Friday, March 24, 2017

The Cost

"What people don’t realize is how much religion costs. They think faith is a big electric blanket, when of course it is the cross. It is much harder to believe than not to believe. If you feel you can’t believe, you must at least do this: keep an open mind. Keep it open toward faith, keep wanting it, keep asking for it, and leave the rest to God." 

         - Flannery O'Connor

Monday, March 20, 2017

Essentials

3 Things We Must Believe About God's Word adapted from Taking God At His Word: Why the Bible Is Knowable, Necessary, and Enough, and What That Means for You and Me by Kevin DeYoung.

Essentials

In Psalm 119 we see at least three essential, irreducible characteristics we should believe about God’s word.

1. God’s word says what is true.

Like the psalmist, we can trust in the word (v. 42), knowing that it is altogether true (v. 142). We can’t trust everything we read on the Internet. We can’t trust everything we hear from our professors. We certainly can’t trust all the facts given by our politicians. We can’t even trust the fact-checkers who check those facts!
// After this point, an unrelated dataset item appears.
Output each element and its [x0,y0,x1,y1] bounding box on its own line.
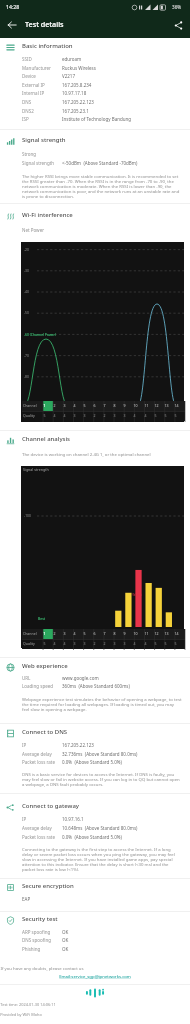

Statistics can be manipulated. Photographs can be faked. Magazine covers can be airbrushed. Our teachers, our friends, our science, our studies, even our eyes can deceive us. But the word of God is entirely true and always true:
God’s word is firmly fixed in the heavens (v. 89); it doesn’t change. There is no limit to its perfection (v. 96); it contains nothing corrupt. All God’s righteous rules endure forever (v. 160); they never get old and never wear out.
If you ever think to yourself, “I need to know what is true— what is true about me, true about people, true about the world, true about the future, true about the past, true about the good life, and true about God,” then come to God’s word. It teaches only what is true: “Sanctify them in the truth,” Jesus said; “your word is truth” (John 17:17).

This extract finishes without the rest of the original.